Segment Open
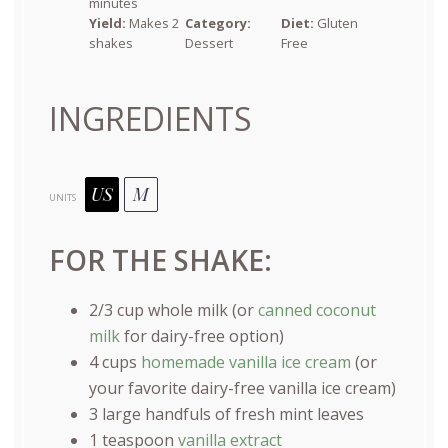
minutes
Yield:
Makes 2
Category:
Diet:
Gluten
shakes
Dessert
Free
INGREDIENTS
US
M
UNITS
FOR THE SHAKE:
2/3
cup
whole
milk
(or
canned coconut
milk
for dairy-free option)
4
cups
homemade vanilla ice cream
(or
your favorite dairy-free vanilla ice cream)
3
large handfuls of fresh mint leaves
1 teaspoon
vanilla extract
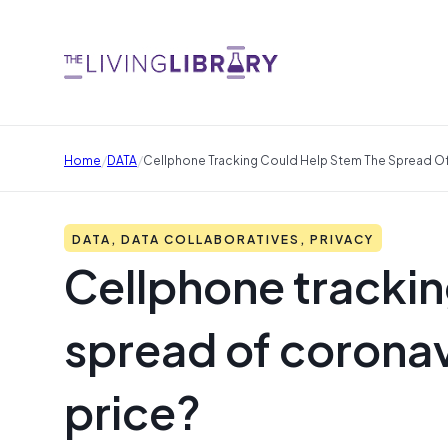
/
/
Home
DATA
Cellphone Tracking Could Help Stem The Spread Of C
DATA, DATA COLLABORATIVES, PRIVACY
Cellphone trackin
spread of coronavi
price?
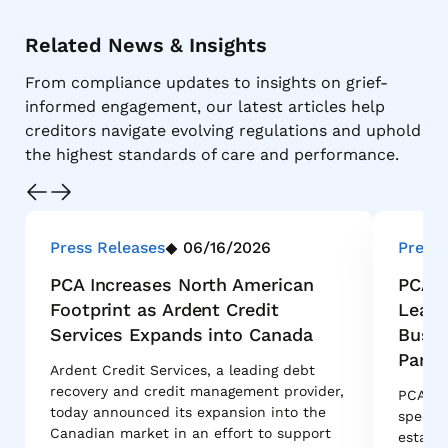
Related News & Insights
From compliance updates to insights on grief-
informed engagement, our latest articles help
creditors navigate evolving regulations and uphold
the highest standards of care and performance.
Press Releases
06/16/2026
Press 
PCA Increases North American
PCA G
Footprint as Ardent Credit
Leade
Services Expands into Canada
Busin
Partn
Ardent Credit Services, a leading debt
recovery and credit management provider,
PCA Glo
today announced its expansion into the
special
Canadian market in an effort to support
estate 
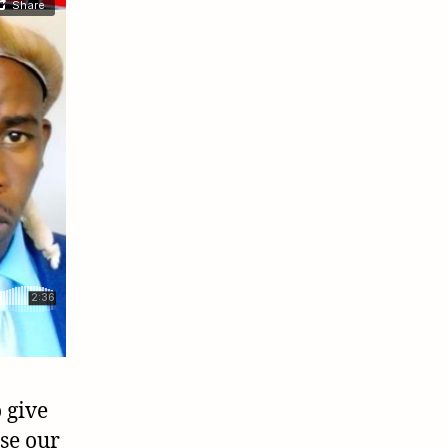
 give
se our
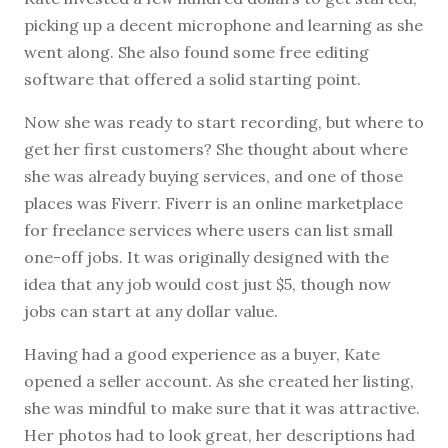
picking up a decent microphone and learning as she
went along. She also found some free editing
software that offered a solid starting point.
Now she was ready to start recording, but where to
get her first customers? She thought about where
she was already buying services, and one of those
places was Fiverr. Fiverr is an online marketplace
for freelance services where users can list small
one-off jobs. It was originally designed with the
idea that any job would cost just $5, though now
jobs can start at any dollar value.
Having had a good experience as a buyer, Kate
opened a seller account. As she created her listing,
she was mindful to make sure that it was attractive.
Her photos had to look great, her descriptions had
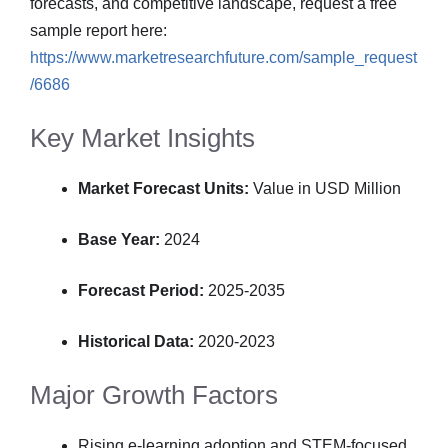
forecasts, and competitive landscape, request a free
sample report here:
https://www.marketresearchfuture.com/sample_request
/6686
Key Market Insights
Market Forecast Units:
Value in USD Million
Base Year:
2024
Forecast Period:
2025-2035
Historical Data:
2020-2023
Major Growth Factors
Rising e-learning adoption and STEM-focused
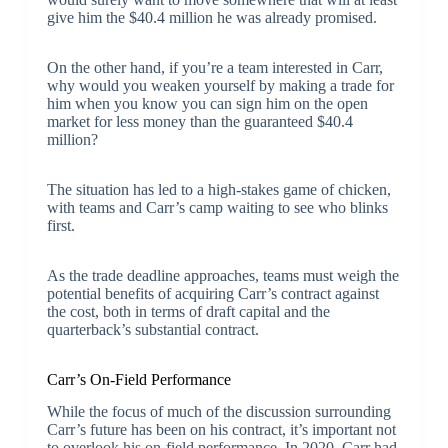
give him the $40.4 million he was already promised.
On the other hand, if you’re a team interested in Carr,
why would you weaken yourself by making a trade for
him when you know you can sign him on the open
market for less money than the guaranteed $40.4
million?
The situation has led to a high-stakes game of chicken,
with teams and Carr’s camp waiting to see who blinks
first.
As the trade deadline approaches, teams must weigh the
potential benefits of acquiring Carr’s contract against
the cost, both in terms of draft capital and the
quarterback’s substantial contract.
Carr’s On-Field Performance
While the focus of much of the discussion surrounding
Carr’s future has been on his contract, it’s important not
to overlook his on-field performance. In 2020, Carr had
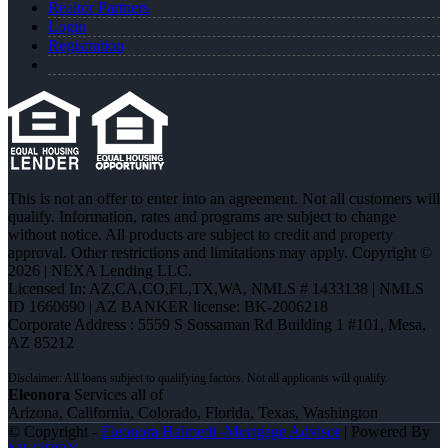
Realtor Partners
Login
Registration
This is not an offer to enter into an agreement. Not all customers will
qualify. Information, rates and programs are subject to change
without notice. All products are subject to credit and property
approval. Other restrictions and limitations may apply. Copyright ©
2026 | NEXA Lending LLC.
Licensed In: AZ,CA,CO,FL,TX,WA
,
NMLS # 1433138 | NMLS
ID 1660690 | AZ BANKER license: BK-2006218
Corporate Address : 5559 S Sossaman Rd Building 1 #101, Mesa,
AZ 85212
Eleonora
Services all of
Arizona, California, Colorado, Florida, Texas, Washington
© Copyright -
Eleonora Halmedi -Mortgage Advisor
| Powered By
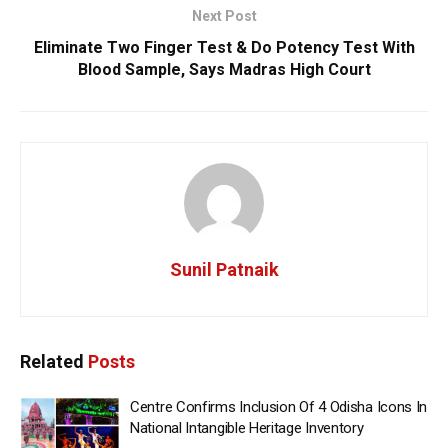
Next Post
Eliminate Two Finger Test & Do Potency Test With
Blood Sample, Says Madras High Court
Sunil Patnaik
Related
Posts
Centre Confirms Inclusion Of 4 Odisha Icons In
National Intangible Heritage Inventory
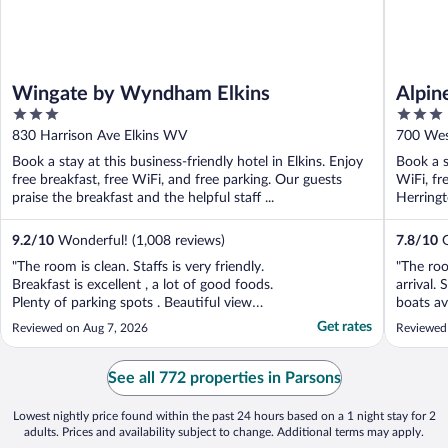
Wingate by Wyndham Elkins
Alpin
3
3
out
out
830 Harrison Ave Elkins WV
700 Wes
of
of
Book a stay at this business-friendly hotel in Elkins. Enjoy
Book a s
5
5
free breakfast, free WiFi, and free parking. Our guests
WiFi, fr
praise the breakfast and the helpful staff ...
Herringt
9.2
/
10
Wonderful! (1,008 reviews)
7.8
/
10
G
"The room is clean. Staffs is very friendly.
"The ro
Breakfast is excellent , a lot of good foods.
arrival. 
Plenty of parking spots . Beautiful view
boats ava
from the patio. We love it."
had grea
Get rates
Reviewed on Aug 7, 2026
Reviewed
immacula
among th
yet in t
See all 772 properties in Parsons
Virginia, 
Lowest nightly price found within the past 24 hours based on a 1 night stay for 2
adults. Prices and availability subject to change. Additional terms may apply.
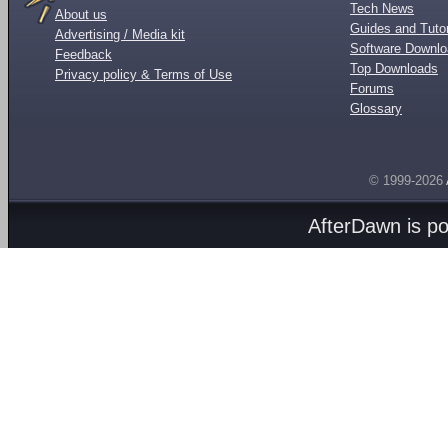
Tech News
About us
Guides and Tutor
Advertising / Media kit
Software Downl
Feedback
Top Downloads
Privacy policy & Terms of Use
Forums
Glossary
© 1999-2026
AfterDawn is p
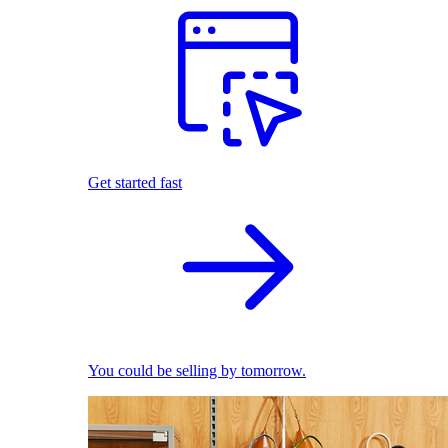
Get started fast
You could be selling by tomorrow.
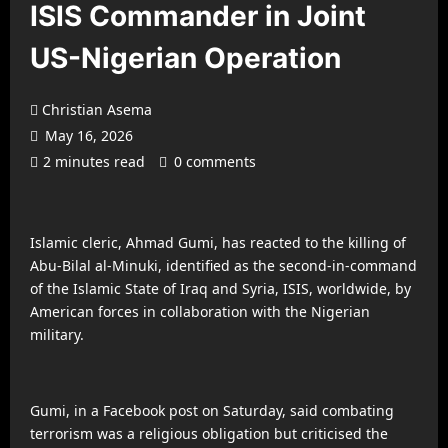
ISIS Commander in Joint
US-Nigerian Operation
Christian Asema
May 16, 2026
2 minutes read
0 comments
Islamic cleric, Ahmad Gumi, has reacted to the killing of
Abu-Bilal al-Minuki, identified as the second-in-command
of the Islamic State of Iraq and Syria, ISIS, worldwide, by
American forces in collaboration with the Nigerian
military.
Gumi, in a Facebook post on Saturday, said combating
terrorism was a religious obligation but criticised the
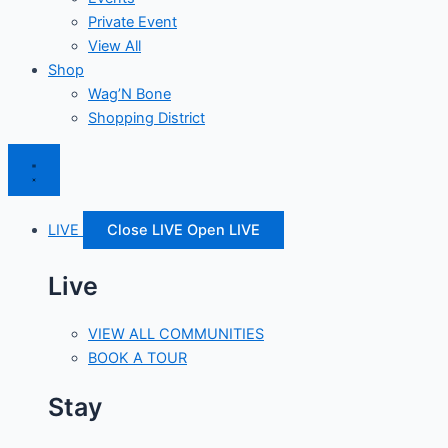
Private Event
View All
Shop
Wag’N Bone
Shopping District
LIVE
Close LIVE
Open LIVE
Live
VIEW ALL COMMUNITIES
BOOK A TOUR
Stay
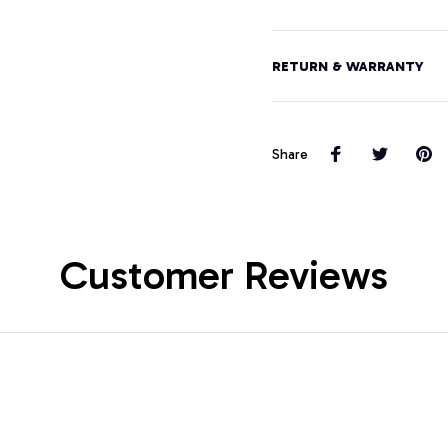
RETURN & WARRANTY
Share
Customer Reviews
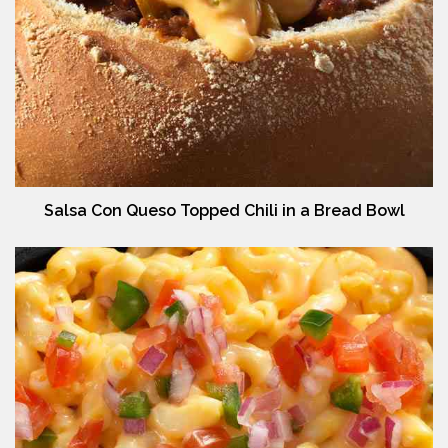
Salsa Con Queso Topped Chili in a Bread Bowl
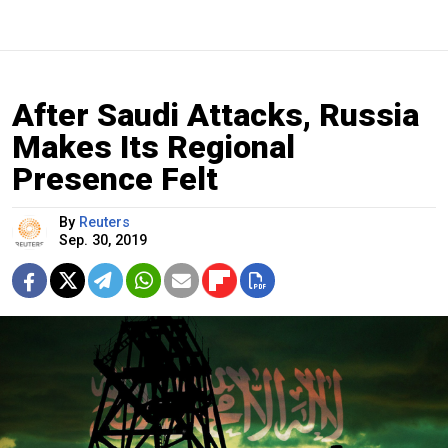
After Saudi Attacks, Russia
Makes Its Regional
Presence Felt
By
Reuters
Sep. 30, 2019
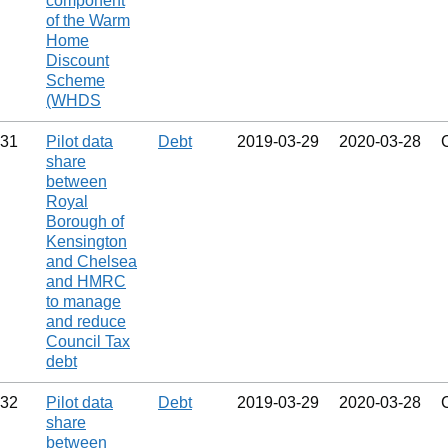
component
of the Warm
Home
Discount
Scheme
(WHDS
31
Pilot data
Debt
2019‑03‑29
2020‑03‑28
share
between
Royal
Borough of
Kensington
and Chelsea
and HMRC
to manage
and reduce
Council Tax
debt
32
Pilot data
Debt
2019‑03‑29
2020‑03‑28
share
between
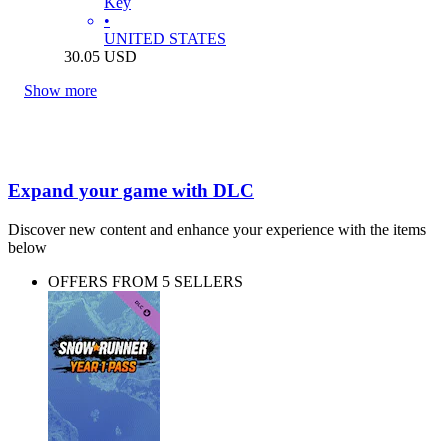
Key
•
UNITED STATES
30.05
USD
Show more
Expand your game with DLC
Discover new content and enhance your experience with the items
below
OFFERS FROM 5 SELLERS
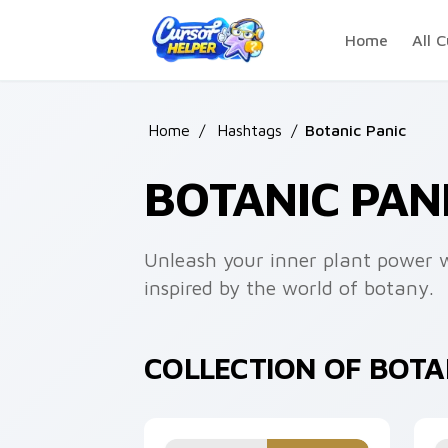
Skip to main content
Home
All C
Home
/
Hashtags
/
Botanic Panic
BOTANIC PAN
Unleash your inner plant power wi
inspired by the world of botany.
COLLECTION OF BOTA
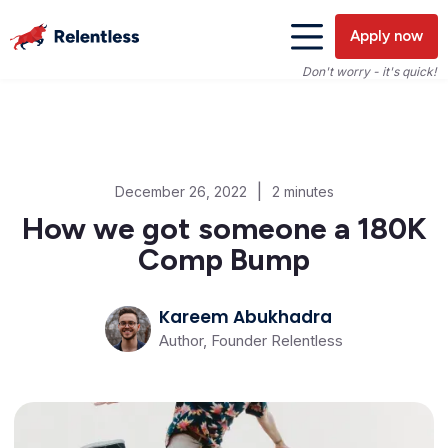
Apply now
Don't worry - it's quick!
|
December 26, 2022
2 minutes
How we got someone a 180K
Comp Bump
Kareem Abukhadra
Author, Founder Relentless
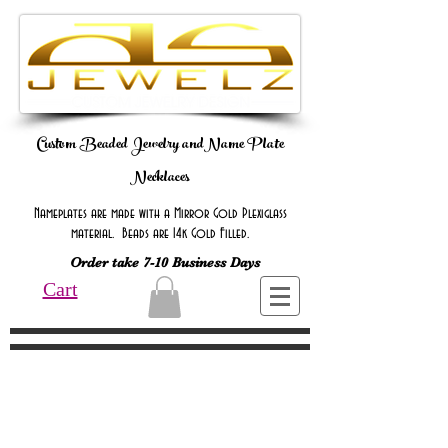
Custom Beaded Jewelry andName Plate
Necklaces
Nameplates are made with a Mirror Gold Plexiglass
material. Beads are 14k Gold Filled.
Order take 7-10 Business Days
Cart
Online Only Online Only Online Only
Online Only Online Only Online Only
Online Only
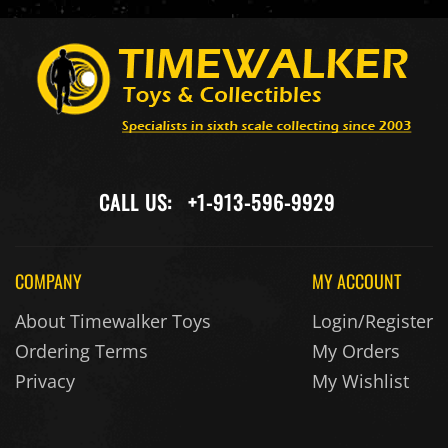
CALL US:
+1-913-596-9929
COMPANY
MY ACCOUNT
About Timewalker Toys
Login/Register
Ordering Terms
My Orders
Privacy
My Wishlist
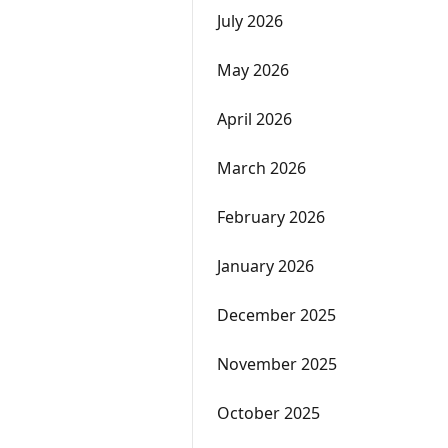
July 2026
May 2026
April 2026
March 2026
February 2026
January 2026
December 2025
November 2025
October 2025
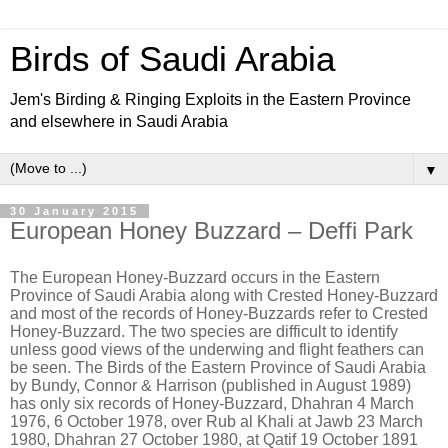
Birds of Saudi Arabia
Jem's Birding & Ringing Exploits in the Eastern Province
and elsewhere in Saudi Arabia
▼
30 January 2015
European Honey Buzzard – Deffi Park
The European Honey-Buzzard occurs in the Eastern
Province of Saudi Arabia along with Crested Honey-Buzzard
and most of the records of Honey-Buzzards refer to Crested
Honey-Buzzard. The two species are difficult to identify
unless good views of the underwing and flight feathers can
be seen. The Birds of the Eastern Province of Saudi Arabia
by Bundy, Connor & Harrison (published in August 1989)
has only six records of Honey-Buzzard, Dhahran 4 March
1976, 6 October 1978, over Rub al Khali at Jawb 23 March
1980, Dhahran 27 October 1980, at Qatif 19 October 1891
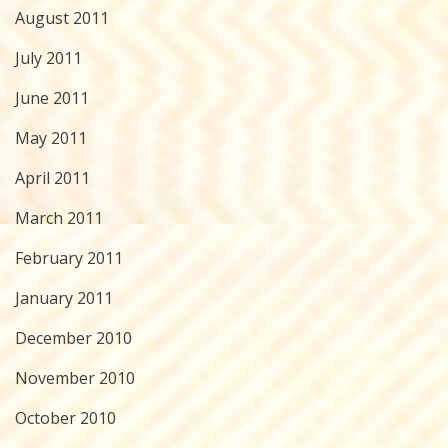
August 2011
July 2011
June 2011
May 2011
April 2011
March 2011
February 2011
January 2011
December 2010
November 2010
October 2010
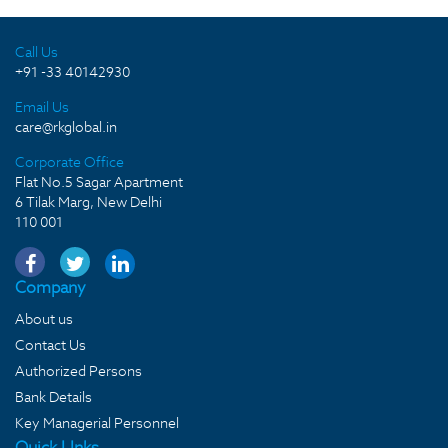
Call Us
+91 -33 40142930
Email Us
care@rkglobal.in
Corporate Office
Flat No.5 Sagar Apartment
6 Tilak Marg, New Delhi
110 001
Company
About us
Contact Us
Authorized Persons
Bank Details
Key Managerial Personnel
Quick LInks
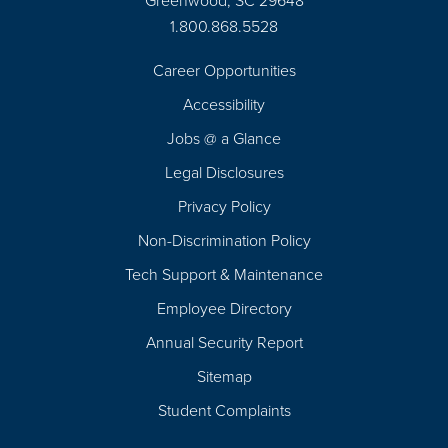
Greenwood, SC 29648
1.800.868.5528
Career Opportunities
Footer
Accessibility
Navigation
Jobs @ a Glance
Legal Disclosures
Privacy Policy
Non-Discrimination Policy
Tech Support & Maintenance
Employee Directory
Annual Security Report
Sitemap
Student Complaints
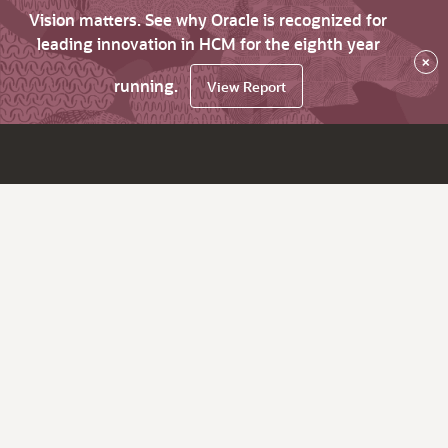
Vision matters. See why Oracle is recognized for
leading innovation in HCM for the eighth year
×
running.
View Report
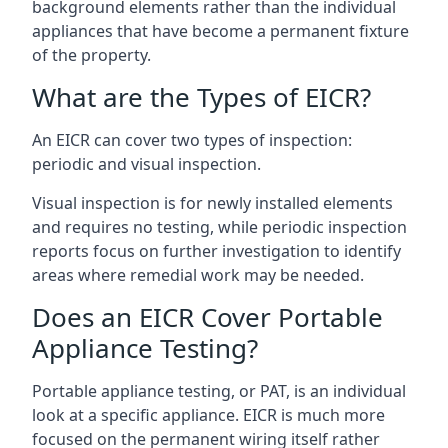
background elements rather than the individual
appliances that have become a permanent fixture
of the property.
What are the Types of EICR?
An EICR can cover two types of inspection:
periodic and visual inspection.
Visual inspection is for newly installed elements
and requires no testing, while periodic inspection
reports focus on further investigation to identify
areas where remedial work may be needed.
Does an EICR Cover Portable
Appliance Testing?
Portable appliance testing, or PAT, is an individual
look at a specific appliance. EICR is much more
focused on the permanent wiring itself rather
Segment Closed
Task objective:
The expected output is the run of lines from the one holding "background elements rather" to the last line of the entries above, each reproduced character for character.

Solution:
background elements rather than the individual
appliances that have become a permanent fixture
of the property.
What are the Types of EICR?
An EICR can cover two types of inspection:
periodic and visual inspection.
Visual inspection is for newly installed elements
and requires no testing, while periodic inspection
reports focus on further investigation to identify
areas where remedial work may be needed.
Does an EICR Cover Portable
Appliance Testing?
Portable appliance testing, or PAT, is an individual
look at a specific appliance. EICR is much more
focused on the permanent wiring itself rather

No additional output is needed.